L'entrée est arrivée à 15h12 UTC

La CISA a publié la version 2026.07.21 de son catalogue des vulnérabilités activement exploitées à 15:12:01 UTC le 21 juillet 2026, et CVE-2026-0770 y figurait. L'agence décrit la faille dans ses propres termes: "Langflow contains an inclusion of functionality from untrusted control sphere vulnerability that allows remote attackers to execute arbitrary code on affected installations." L'échéance pour les agences fédérales américaines tombe le 24 juillet 2026, trois jours après l'inscription, au titre de la Binding Operational Directive BOD 26-04, "Prioritizing Security Updates Based on Risk".

La forme technique explique le délai. Les bases de vulnérabilités retiennent un score CVSS 9.8, le défaut se situe dans validate_code(), qui transmet exec_globals à un appel exec() sans bac à sable, le processus concerné tourne en root et le point d'entrée n'exige aucune authentification.
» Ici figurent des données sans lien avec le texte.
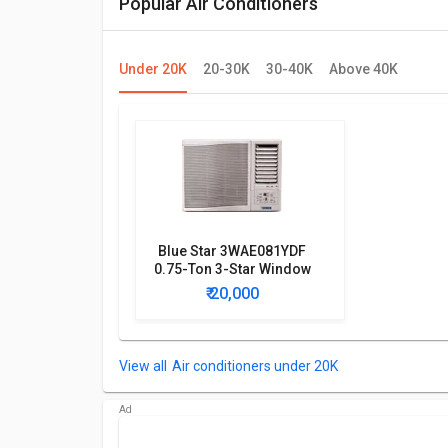
Popular Air Conditioners
Under 20K
20-30K
30-40K
Above 40K
Blue Star 3WAE081YDF
0.75-Ton 3-Star Window
AC
₹ 20,000
Air conditioners under 20K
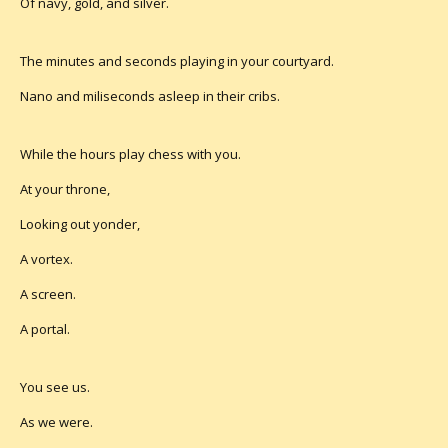
Of navy, gold, and silver.
The minutes and seconds playing in your courtyard.
Nano and miliseconds asleep in their cribs.
While the hours play chess with you.
At your throne,
Looking out yonder,
A vortex.
A screen.
A portal.
You see us.
As we were.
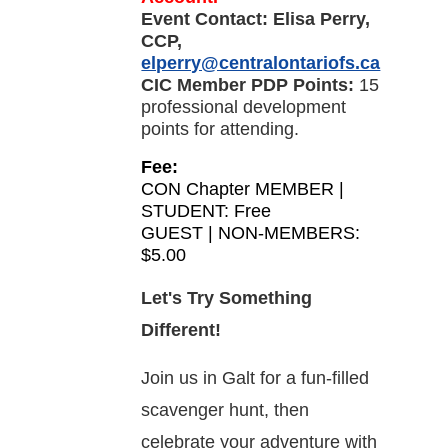
Event Contact:
Elisa Perry,
CCP,
elperry@centralontariofs.ca
CIC Member PDP Points:
15
professional development
points for attending.
Fee:
CON Chapter MEMBER |
STUDENT: Free
GUEST | NON-MEMBERS:
$5.00
Let's Try Something
Different!
Join us in Galt for a fun-filled
scavenger hunt, then
celebrate your adventure with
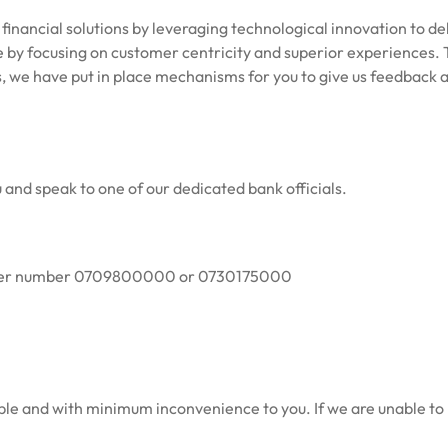
f financial solutions by leveraging technological innovation to d
 by focusing on customer centricity and superior experiences.
T
s, we have put in place mechanisms for you to give us feedback as
 and speak to one of our dedicated bank officials.
center number 0709800000 or 0730175000
sible and with minimum inconvenience to you. If we are unable to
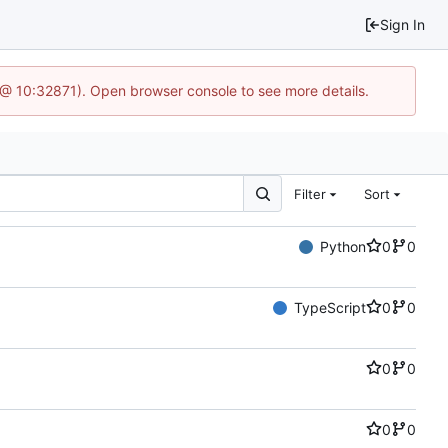
Sign In
3 @ 10:32871). Open browser console to see more details.
Filter
Sort
Python
0
0
TypeScript
0
0
0
0
0
0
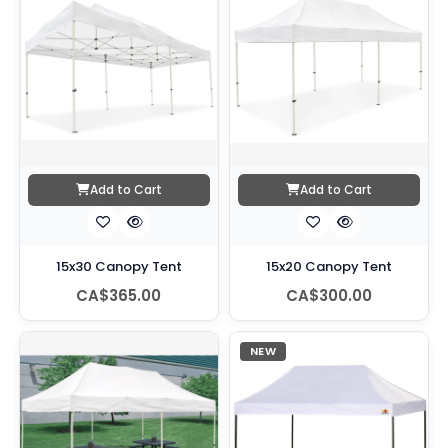
Add to Cart
Add to Cart
15x30 Canopy Tent
15x20 Canopy Tent
CA$365.00
CA$300.00
NEW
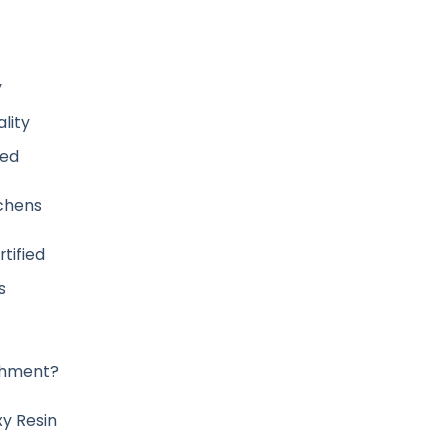
y
lity
ved
tchens
tified
s
ishment?
y Resin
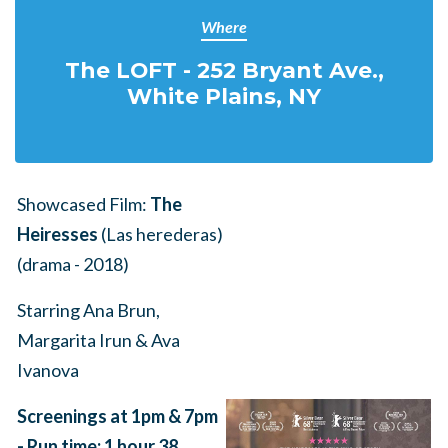
Where
The LOFT - 252 Bryant Ave.,
White Plains, NY
Showcased Film:
The
Heiresses
(Las herederas)
(drama - 2018)
Starring Ana Brun,
Margarita Irun & Ava
Ivanova
Screenings at 1pm & 7pm
-
Run time: 1 hour 38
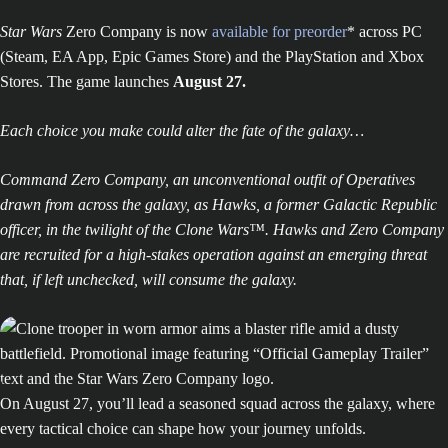
Star Wars
Zero Company is now
available for preorder
* across PC
(Steam, EA App, Epic Games Store) and the PlayStation and Xbox
Stores. The game launches
August 27.
Each choice you make could alter the fate of the galaxy…
Command Zero Company, an unconventional outfit of Operatives
drawn from across the galaxy, as Hawks, a former Galactic Republic
officer, in the twilight of the Clone Wars™. Hawks and Zero Company
are recruited for a high-stakes operation against an emerging threat
that, if left unchecked, will consume the galaxy.
On August 27, you’ll lead a seasoned squad across the galaxy, where
every tactical choice can shape how your journey unfolds.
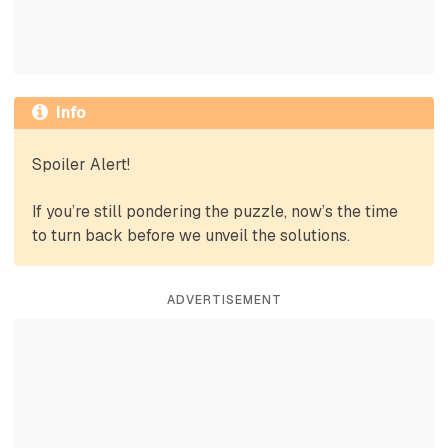
Info
Spoiler Alert!
If you’re still pondering the puzzle, now’s the time
to turn back before we unveil the solutions.
ADVERTISEMENT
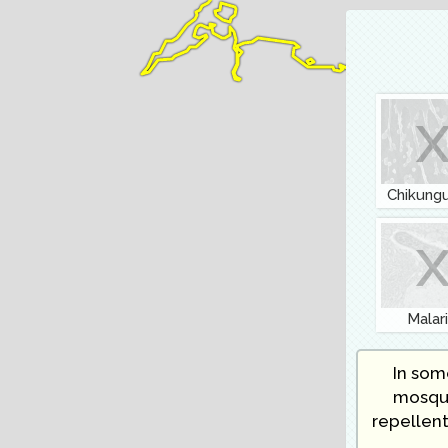
Chikung
Malar
In some
mosqui
repellent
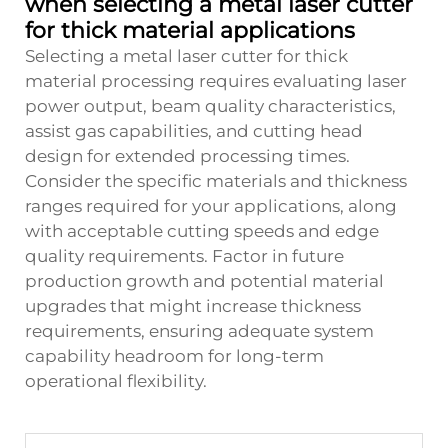
when selecting a metal laser cutter
for thick material applications
Selecting a metal laser cutter for thick
material processing requires evaluating laser
power output, beam quality characteristics,
assist gas capabilities, and cutting head
design for extended processing times.
Consider the specific materials and thickness
ranges required for your applications, along
with acceptable cutting speeds and edge
quality requirements. Factor in future
production growth and potential material
upgrades that might increase thickness
requirements, ensuring adequate system
capability headroom for long-term
operational flexibility.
Les versions 1.4.2 à 1.7.3 sont touchées et le projet Langflow a livré le correctif dans la 1.9.0. La CISA classe la faiblesse en CWE-829 et note l'usage connu par des campagnes de rançongiciel comme inconnu.

Quatre semaines d'instances joignables

L'exposition précède l'inscription de près d'un mois. Les bases de suivi relèvent des tentatives d'exploitation contre cette faille depuis le 27 juin 2026, et sur une fenêtre de trente jours elles en ont compté 201 provenant de 61 adresses IP distinctes. L'entrée au catalogue a suivi le 21 juillet.
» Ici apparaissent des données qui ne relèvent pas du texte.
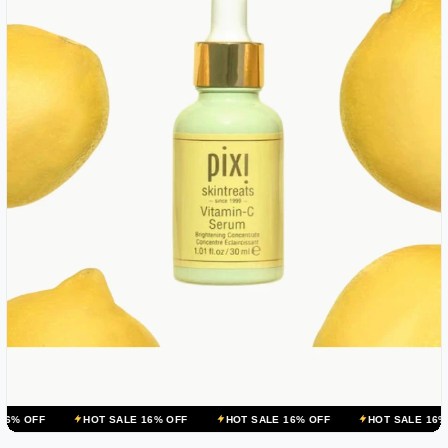
HOT SALE 16% OFF
HOT SALE 16% OFF
HOT SALE 16% OFF
HO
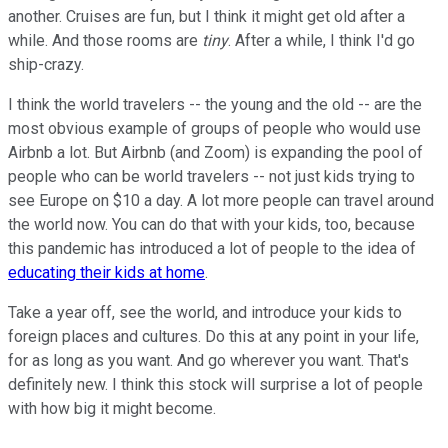
another. Cruises are fun, but I think it might get old after a
while. And those rooms are
tiny
. After a while, I think I'd go
ship-crazy.
I think the world travelers -- the young and the old -- are the
most obvious example of groups of people who would use
Airbnb a lot. But Airbnb (and Zoom) is expanding the pool of
people who can be world travelers -- not just kids trying to
see Europe on $10 a day. A lot more people can travel around
the world now. You can do that with your kids, too, because
this pandemic has introduced a lot of people to the idea of
educating their kids at home
.
Take a year off, see the world, and introduce your kids to
foreign places and cultures. Do this at any point in your life,
for as long as you want. And go wherever you want. That's
definitely new. I think this stock will surprise a lot of people
with how big it might become.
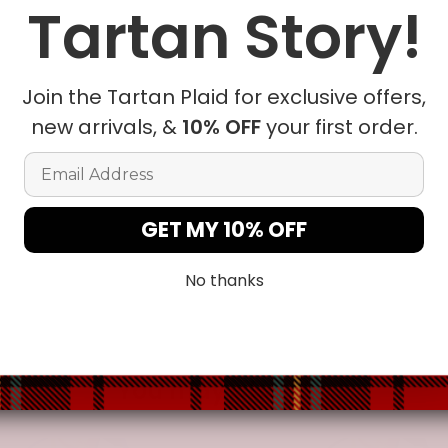
Tartan Story!
le being delivered.
Insurance is not mandatory
, but we
alway
r
mailbox/front yard
, which is
more likely to be stolen.
Join the Tartan Plaid for exclusive offers,
lease allow a slight 1-3cm difference due to manual measurem
new arrivals, &
10% OFF
your first order.
Email Address
sition due to the manual cut and sew procedure.
GET MY 10% OFF
No thanks
You may also like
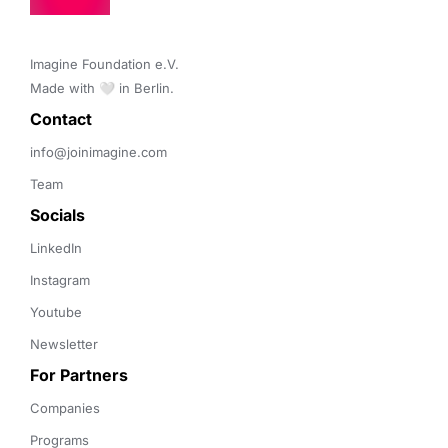
Imagine Foundation e.V. 

Made with 🤍 in Berlin.
Contact 
info@joinimagine.com
Team
Socials
LinkedIn
Instagram
Youtube
Newsletter
For Partners
Companies
Programs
Ces chiffres doivent être lus pour ce qu'ils sont. C'est de la télémétrie de balayage et d'exploitation, et non un décompte confirmé d'entreprises compromises, et la CISA continue de noter l'usage par rançongiciel comme inconnu. Ce qu'ils établissent, c'est que l'espace d'adressage a été ratissé pendant des semaines alors que la plupart des dirigeants n'avaient jamais entendu le nom du produit.

Cela change le sens d'une découverte. Si quelqu'un dans votre entreprise trouve une instance Langflow cette semaine, l'hypothèse prudente est qu'elle a été joignable pendant ces quatre semaines, le travail comprend donc les journaux de processus, les connexions sortantes et chaque identifiant que l'instance détenait. Passer en 1.9.0 ferme la porte. Cela ne dit rien de qui l'a déjà franchie.

Un problème d'inventaire déguisé en problème de correctif

Le correctif est la partie facile. Cette catégorie de logiciel n'entre pas par la DSI. Les ateliers low-code pour l'IA sont montés par le marketing, les opérations et l'analytique, puisque c'est exactement la raison d'être du low-code, et ils atterrissent sur une instance cloud à laquelle pend un identifiant d'entreprise.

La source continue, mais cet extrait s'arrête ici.